Le Figarò - by Jean-Jacques Mével
Sotto lo sguardo degli ammiragli francesi, britannici e polacchi, il varo della Fgs Konrad Adenauer ha mantenuto le promesse della vigilia. Battezzate dallo champagne, le 55mila tonnellate di metalli profilati sono scivolate in acqua alle 10 in punto, nella rada di Wilhelmshaven. Bagnato da una pioggia malevola, il concerto di sirene ha segnato un altro battesimo: quello della marina dell'Unione, quindici anni dopo il "Grande balzo".
"Chi avrebbe mai detto che l'Europa sarebbe andata così in fretta e così lontano nella difesa? Senza dubbio ci voleva che un'altra generazione toccasse il fondo per tirare la testa fuori dall'acqua. A quel punto, ma c'è bisogno di dirlo, è stato molto facile ritrovare lo slancio". Appena rieletto, il numero uno europeo Martin Grand non si è lasciato scappare il piacevole evento. La sua squadra, rinforzata dal verdetto delle urne, è arrivata al gran completo sul Mare del nord. Persino il suo acerrimo avversario italiano, rispedito a Strasburgo come capo dell'opposizione, ha finito per beccarsi la famosa pacca presidenziale.
La Konrad Adenauer salperà nel 2034 insieme alla sue unità d'assalto e tutta la sua gamma di droni multifunzione. La nave ammiraglia dei Reparti d'assalto dell'Ue segna inoltre il ritorno della Germania sulla scena militare dopo una lunga assenza. La missione è ancora incerta. Tuttavia considerando la decadenza della Nato, la cronica instabilità del mondo musulmano e i pericoli crescenti lungo il confine russo-cinese, la Repubblica federale non aveva altra scelta. In mancanza di una strategia propria ha finito col riallinearsi all'asse della difesa.
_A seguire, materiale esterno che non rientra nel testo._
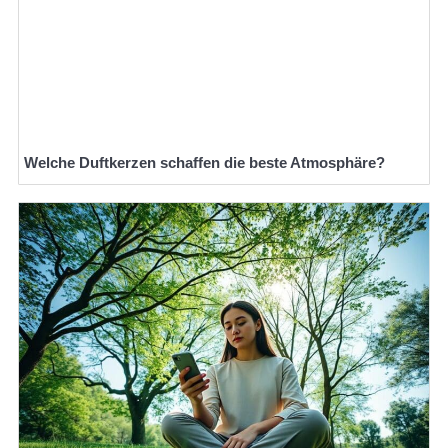
Welche Duftkerzen schaffen die beste Atmosphäre?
Nel grande porto di Jade il cancelliere, il primo ministro di Sua maestà e il padrone dell'Eliseo si sono accodati a Grand nel sottolineare "il destino finalmente condiviso" e la "comunione delle sovranità". Mezzo secolo di gelosie scivola nell'oblio. Berlino, Londra e Parigi si ritrovano fianco a fianco in quella che giorno dopo giorno si dimostra essere sempre di più una federazione. Il "ménage à trois" è in luna di miele, e intanto la Russia bussa alla porta. Per il settantacinquesimo anniversario del trattato di Roma l'Unione europea si è rimessa in carreggiata. Dimenticatevi le baruffe sull'agricoltura, le grandi questioni legate all'identità, l'eterno dibattito sulla modifica dei trattati. Il vecchio continente, ricostruito dopo la crisi dell'euro, ha smesso di girarsi i pollici. L'orizzonte ora è più ampio. Meno istituzioni, più potere. Una risorsa fondamentale per proteggere la moneta unica dalla concorrenza del dollaro e dello yuan. Priorità comuni e credibili in politica estera. E per finire, una difesa in grado di rispondere alle sfide del nostro tempo.
Il passo più importante, la nomina di un presidente europeo, in realtà ha seguito il corso naturale degli eventi. È bastato fondere tra loro i due presidenti di Bruxelles, quello della Commissione e quello del Consiglio. I vecchi trattati non lo proibivano. Angela Merkel, nominata nel 2013 console dei ventotto, tre anni più tardi è riuscita a vincere le elezioni a suffragio continentale. L'euro è stato salvato, e l'Europa è diventata finalmente una realtà concreta. Dopo diversi lustri il Grande balzo è stato annunciato. Il secondo passo è stato il crollo della sterlina britannica, minata dal deficit e relegata al rango di moneta fossile. Londra ha così onorato la promessa fatta cinquant'anni prima. Dopo la conversione del Regno Unito soltanto il franco svizzero e l'indistruttibile corona ceca continuano a sopravvivere nell'ombra. Il matrimonio della Royal Navy con la Royale francese non è stato altro che una semplice formalità. Anche se probabilmente l'ammiraglio Nelson si è rivoltato nella tomba.